The US-based masterminds behind a cutting edge block-chain-enabled microgrid in Brooklyn have unveiled their first project on Australian shores – a New TransActive Grid in South Australia that they say could herald the start of an industry-changing, renewable energy sharing revolution.
The SA project, which is being rolled out in partnership with local outfit Yates Electrical Services, will see up to 6MW of distributed solar generation made available on a local energy marketplace, using LO3’s peer-to-peer trading platform.
The South Australian microgrid will begin – it is expected to be up and running in six to nine months’ time – with a “discrete” market using Yates Electrical Services’ Small Generation Aggregators License and their associated commercial or industrial customers, who will bid on solar electricity supplied by the firm.
The simple concept, made possible by highly complex and clever blockchain-based software, involves adding a meter onto a household or business which manages all energy inputs and outputs, giving participants access to cheaper electricity generated by local solar farms.
The solar power will come from six locally built PV plants ranging from 200kW to 1MW in size (two have already been constructed) that are being sited on “redundant” farmland in South Australia’s Riverland region – a resource which, like sunshine, is abundant in the area.
The solar PV plants will be built by Yates Electrical’s renewables offshoot, Redmud Green Energy, with financial backing from Chinese investors. According to the company’s founder and CEO, Mark Yates, each solar plant will, eventually, be coupled with battery storage.
Yates’ relatively small company – which has recently become an electricity market participant, giving it the same ability as energy retailer to supply customers directly with locally generated energy – looks to be an ideal partner for LO3, which set up office in Australia last year, tipping it to be one of the world’s key P2P markets.
By working with Yates in South Australia, the company gains access to more than 1,000 homes and businesses across the Riverland already fitted with solar energy, to potentially operate on an LO3 transactive microgrid.
“We believe this partnership with Yates Electrical Services will help us accelerate our set-up process over here and take the local energy marketplace concept one step closer to an Australia-wide consumer reality,” said LO3’s director of Australian operations, Belinda Kinkead, in a statement on Monday.
“Our systems enable people who generate renewable energy – from small scale houses to larger industrial projects – to get more income by selling direct to consumers rather than to the grid.
“They also offer a unique way to integrate distributed energy resources into communities, creating a reliable and secure energy supply that protects from power outages that have been an issue across Australia.”
For Yates, the project offers an opportunity to expand on his company’s own experience of building and trading solar electricity, to provide significant energy savings – as well as alternative incomes – to local farmers.

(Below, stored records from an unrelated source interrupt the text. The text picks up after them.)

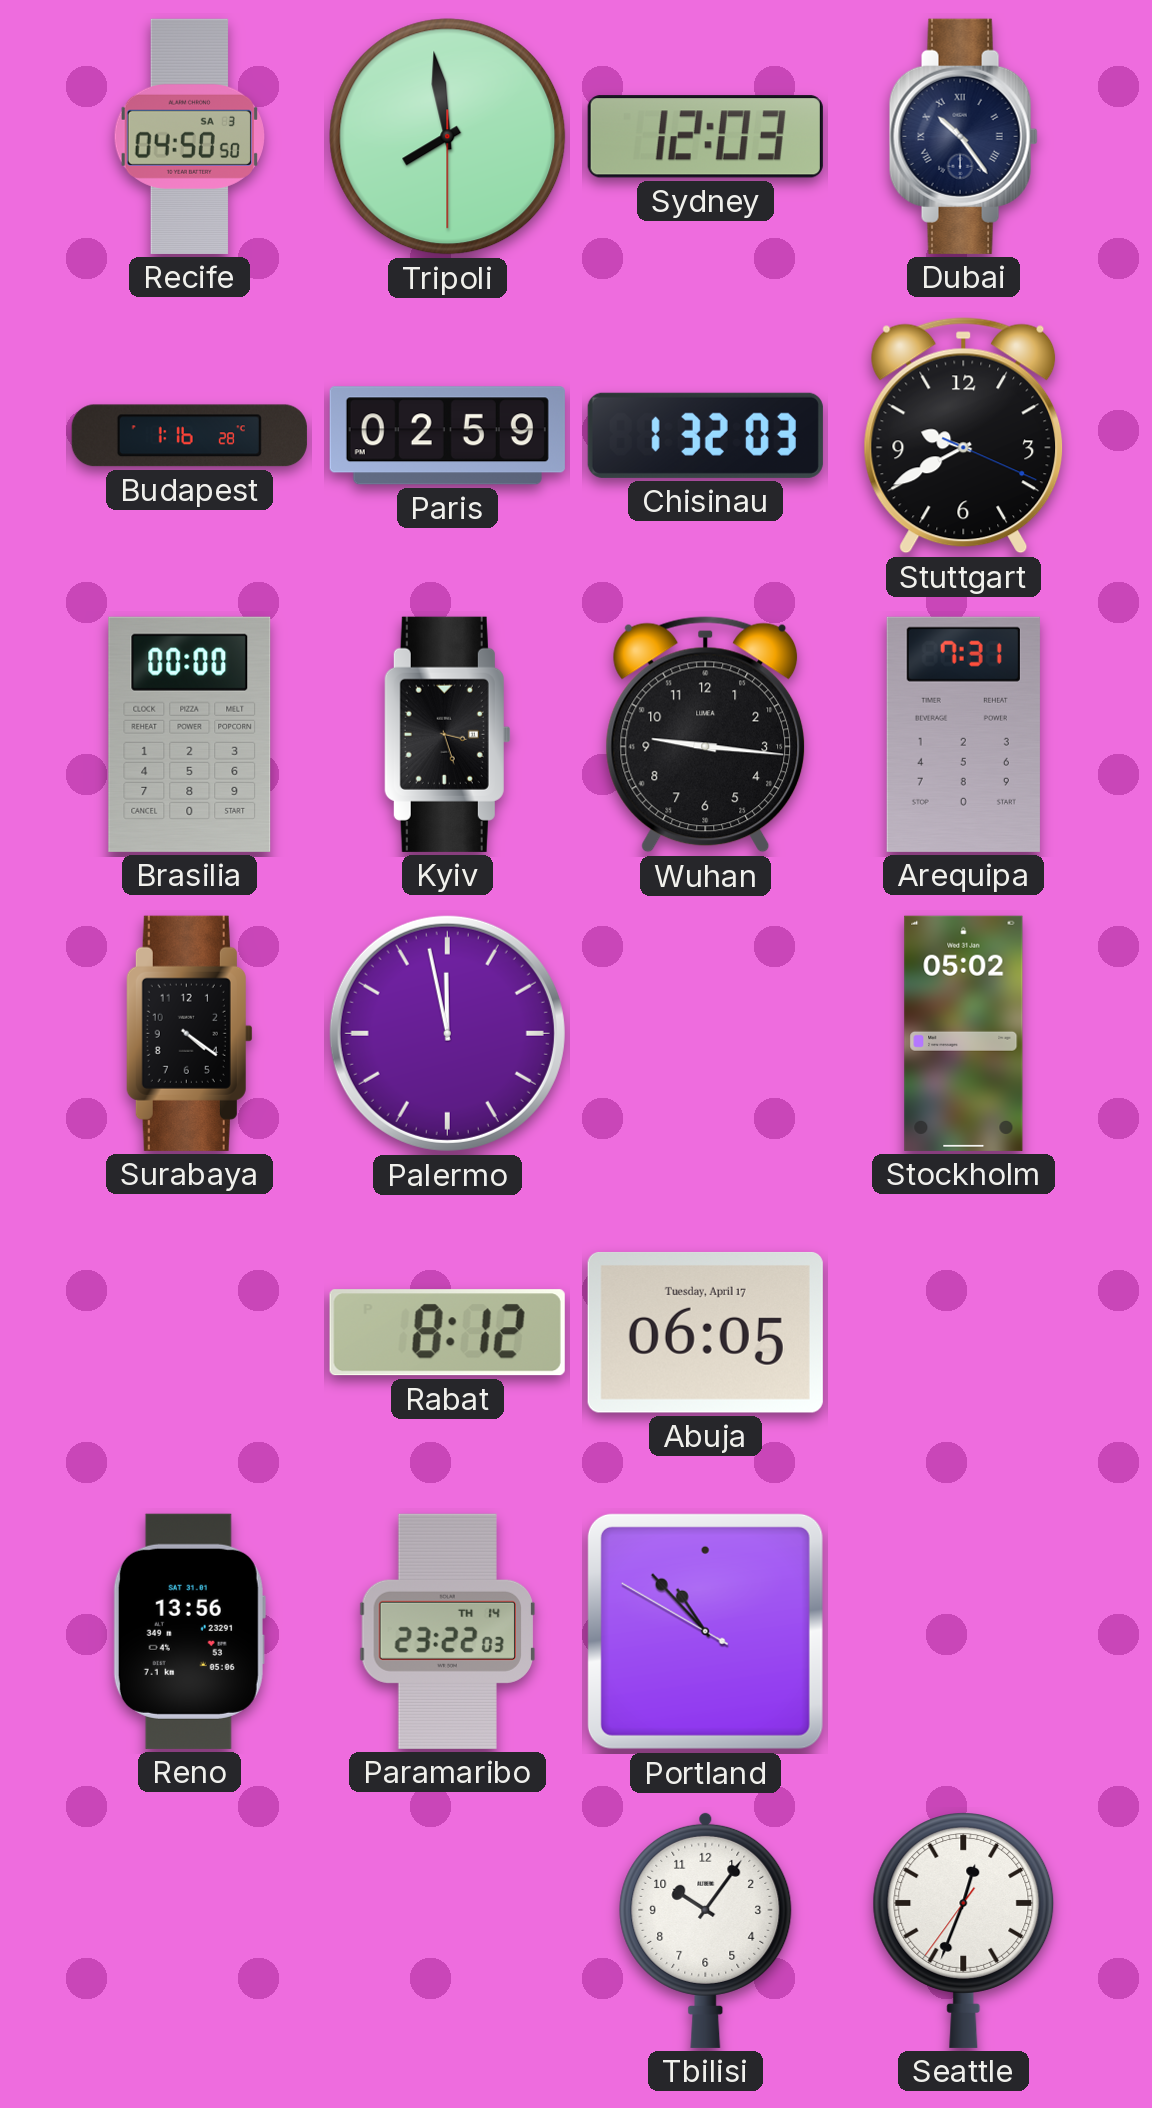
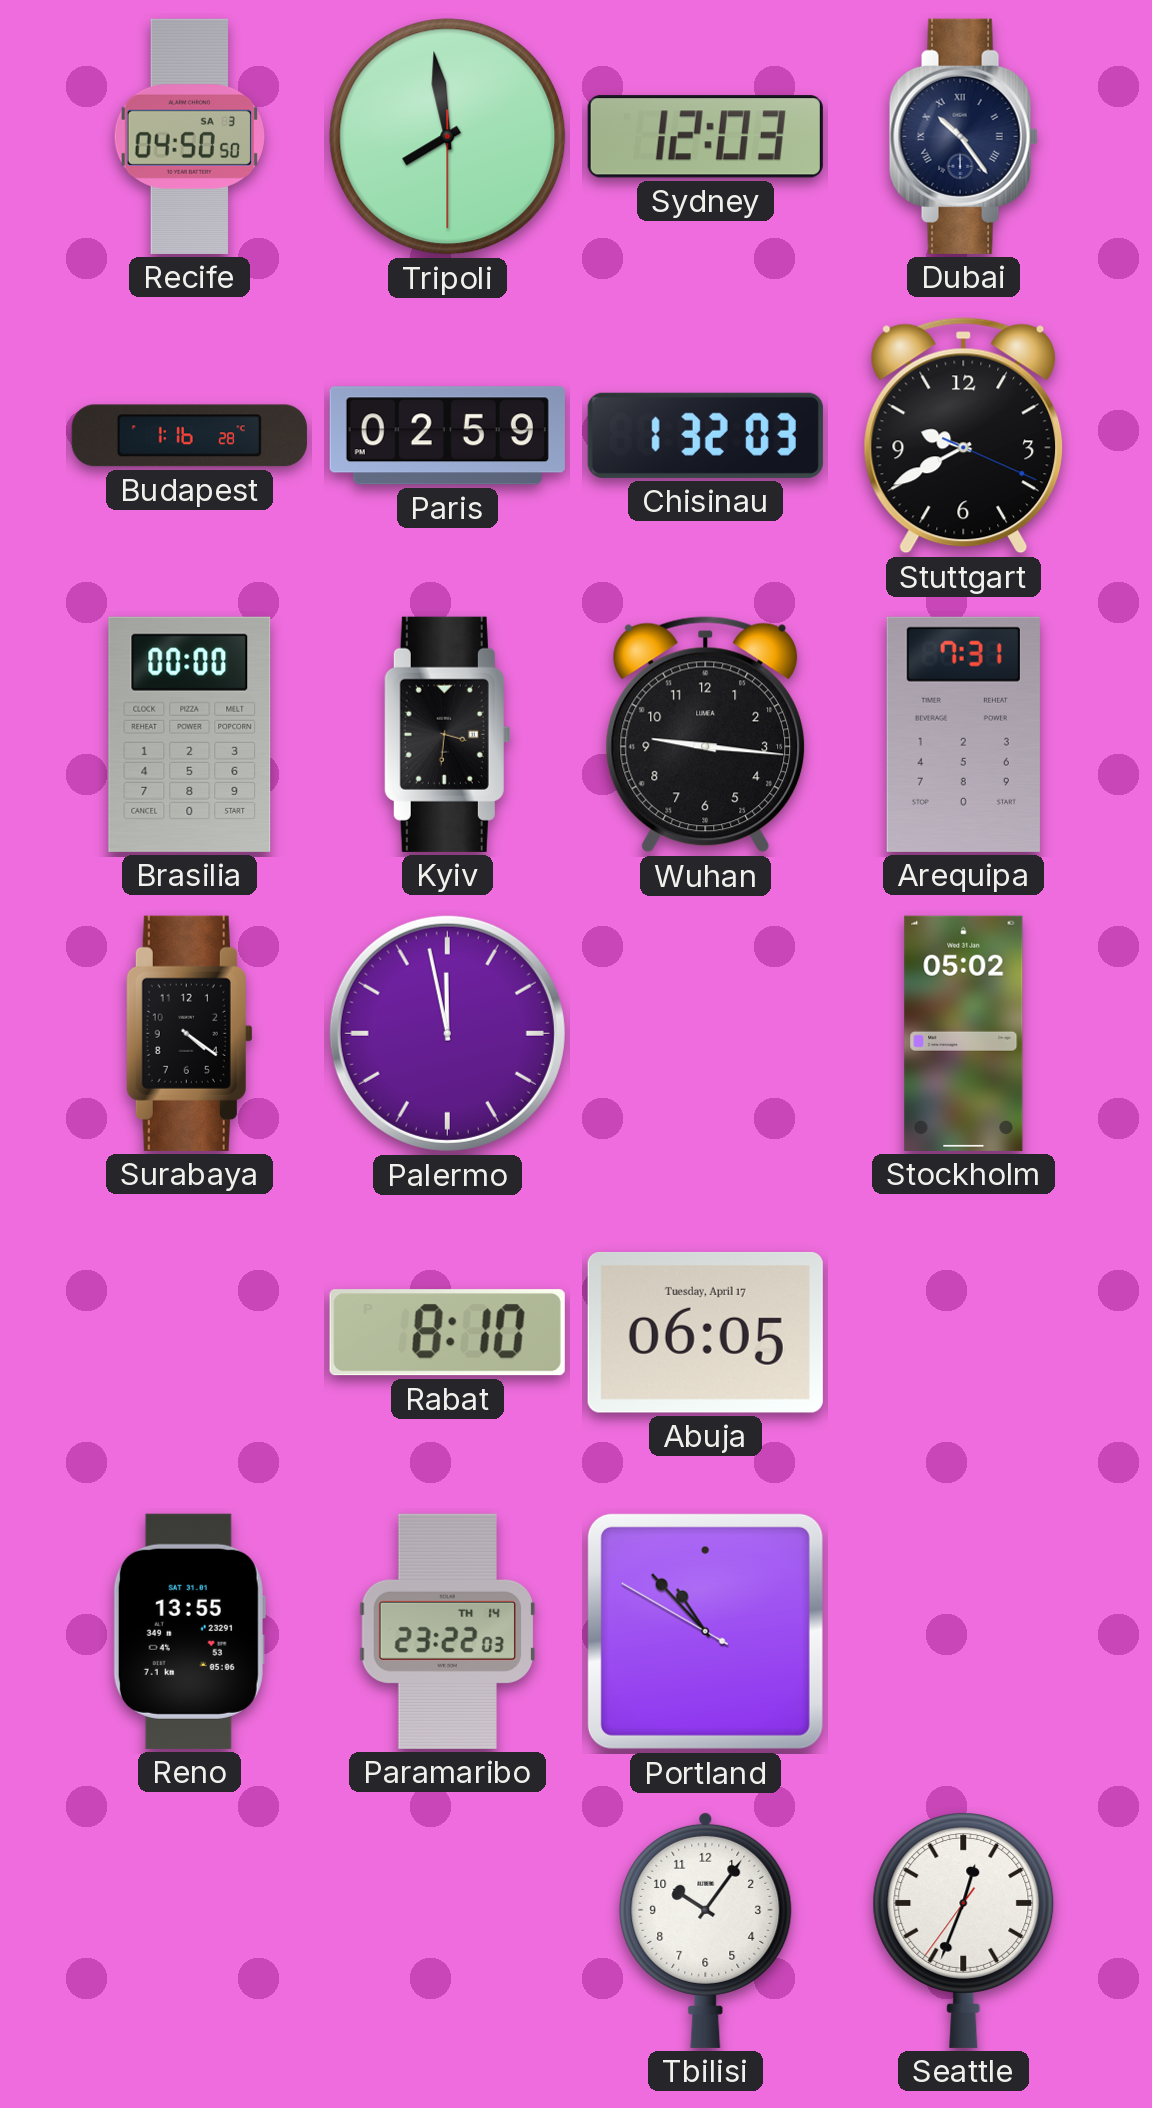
Kyiv: 3:27 -> 3:31
Rabat: 8:12 -> 8:10
Reno: 13:56 -> 13:55
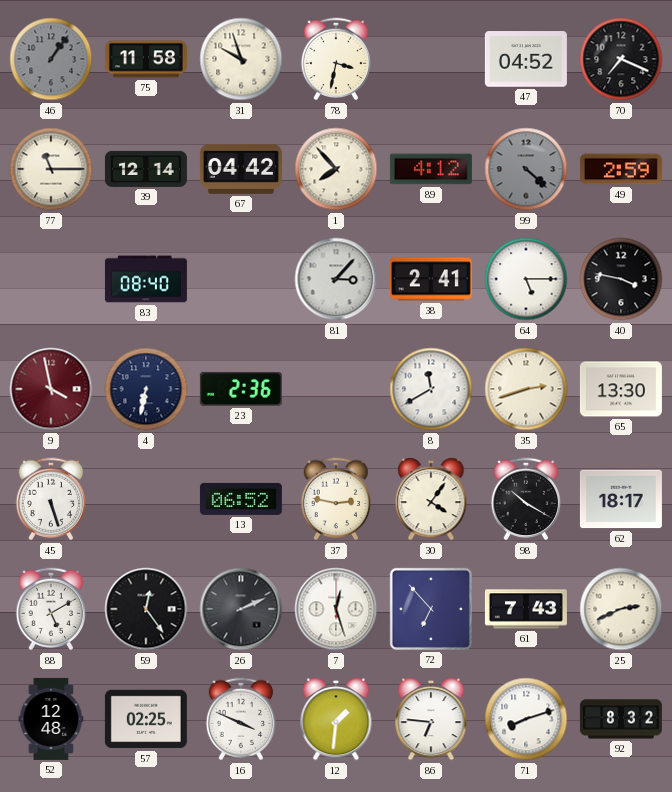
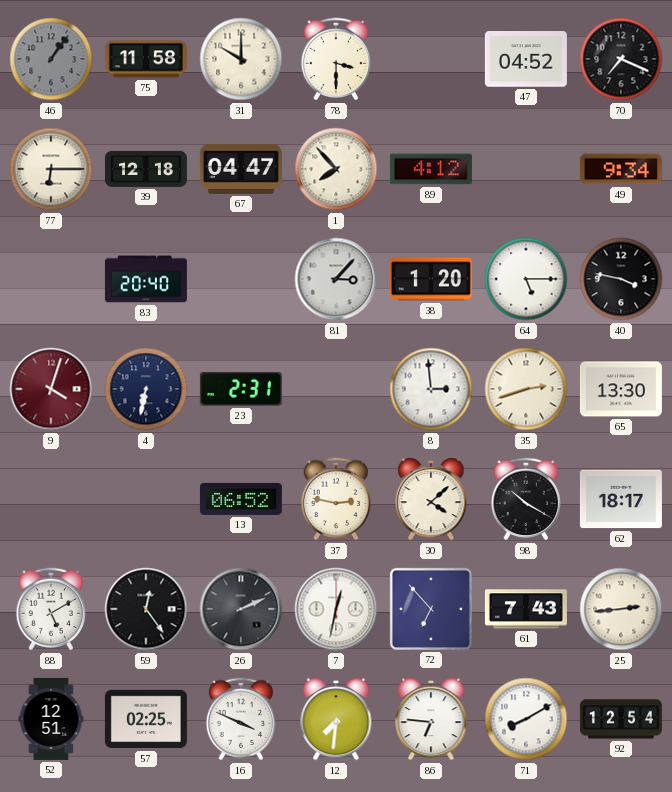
31: 9:57 -> 10:00
78: 3:32 -> 3:30
77: 11:15 -> 6:15
39: 12:14 -> 12:18
67: 04:42 -> 04:47
99: 4:22 -> none
49: 2:59 -> 9:34
83: 08:40 -> 20:40
38: 2:41 -> 1:20
9: 3:58 -> 4:03
23: 2:36 -> 2:31
8: 11:40 -> 2:59
45: 5:27 -> none
30: 4:06 -> 4:08
7: 12:27 -> 12:32
25: 2:41 -> 2:44
52: 12:48 -> 12:51
12: 1:31 -> 7:31
71: 8:12 -> 8:10
92: 8:32 -> 12:54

“On one of our test sites, the second (solar) site we built, an irrigator, who had been in the area 30 years, removed a couple of acres of vines that were non-productive and installed a solar farm,” Yates told One Step Off The Grid in an interview on Monday.
“He was paying between 25-30c/kWh for his electricity, and now we can give him a fixed rate of around 7.5c/kWh. And not only can he save on his electricity consumption, but he can can sell his excess solar if he wants to.”
Indeed, Yates, who started his career as a solar installer in Paringa some 13 years ago, and LO3 founding head Lawrence Orsini, have a strikingly similar vision, of a locally-based, decentralised energy market, where neighbours can buy and sell energy in a way that benefits them both.
And the two men discovered this shared outlook when they met on the sidelines of a recent energy conference.
“Any energy system that is running high on renewables, in combination with non renewables and storage, needs to move to market model that recognises the value of a “negawatt” (the power you don’t use) as well as the value of megawatt,” Orsini told RenewEconomy in an interview in November last year.
“The grid architecture will change very quickly,” he said
“It’s just simple economics,” Yates told One Step on Monday. “It just has to add value on both sides of the equation. If we can give one farmer a saving on electricity, and give another more value for their solar generation, then it’s a win-win.”